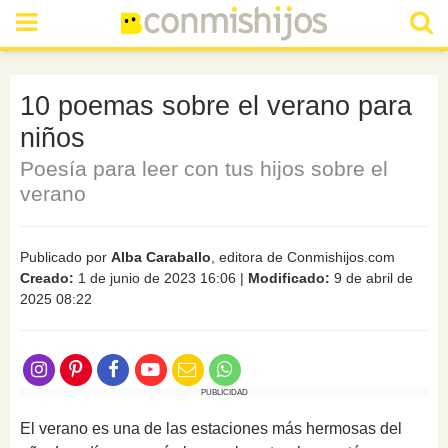
10 poemas sobre el verano para
niños
Poesía para leer con tus hijos sobre el
verano
Publicado por
Alba Caraballo
, editora de Conmishijos.com
Creado:
1 de junio de 2023 16:06
|
Modificado:
9 de abril de
2025 08:22
PUBLICIDAD
El verano es una de las estaciones más hermosas del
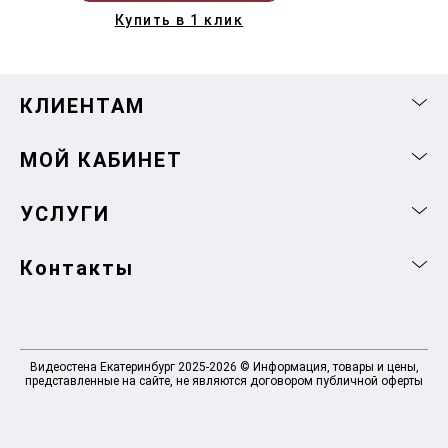
Купить в 1 клик
КЛИЕНТАМ
МОЙ КАБИНЕТ
УСЛУГИ
Контакты
Видеостена Екатеринбург 2025-2026 © Информация, товары и цены,
представленные на сайте, не являются договором публичной оферты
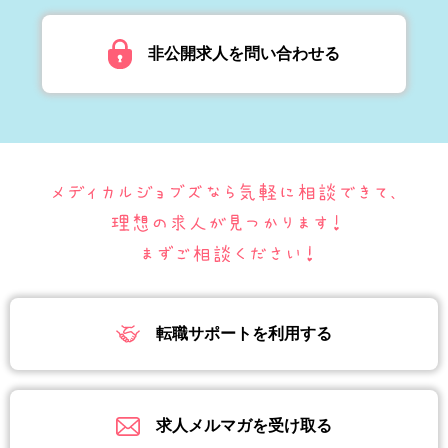
非公開求人を問い合わせる
転職サポートを利用する
求人メルマガを受け取る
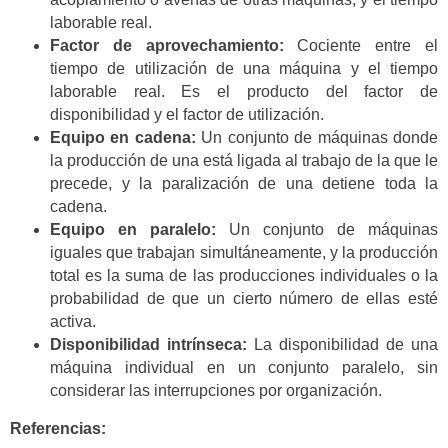
laborable real.
Factor de aprovechamiento:
Cociente entre el
tiempo de utilización de una máquina y el tiempo
laborable real. Es el producto del factor de
disponibilidad y el factor de utilización.
Equipo en cadena:
Un conjunto de máquinas donde
la producción de una está ligada al trabajo de la que le
precede, y la paralización de una detiene toda la
cadena.
Equipo en paralelo:
Un conjunto de máquinas
iguales que trabajan simultáneamente, y la producción
total es la suma de las producciones individuales o la
probabilidad de que un cierto número de ellas esté
activa.
Disponibilidad intrínseca:
La disponibilidad de una
máquina individual en un conjunto paralelo, sin
considerar las interrupciones por organización.
Referencias:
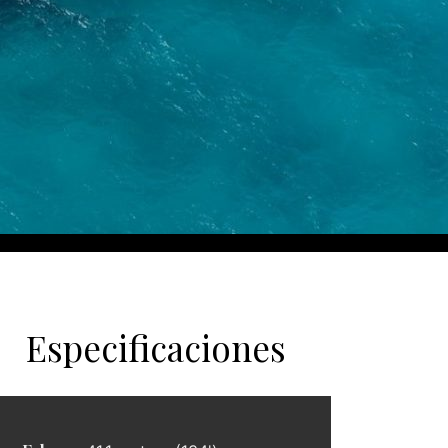
Especificaciones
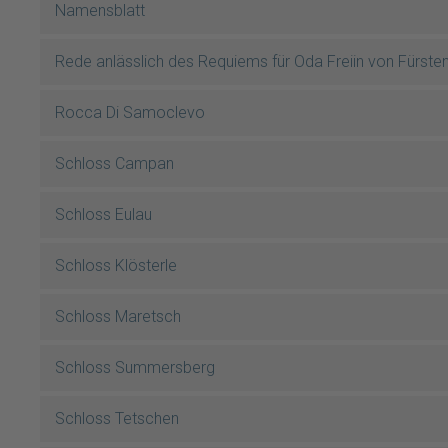
Namensblatt
Rede anlässlich des Requiems für Oda Freiin von Fürste
Rocca Di Samoclevo
Schloss Campan
Schloss Eulau
Schloss Klösterle
Schloss Maretsch
Schloss Summersberg
Schloss Tetschen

------------------------------

• _PROBLEM DETAILS_
Scan the listing above. Collect all lines with the word "sobre".

• _RESULT OF THIS TASK_
10 poemas sobre el verano para
Poesía para leer con tus hijos sobre el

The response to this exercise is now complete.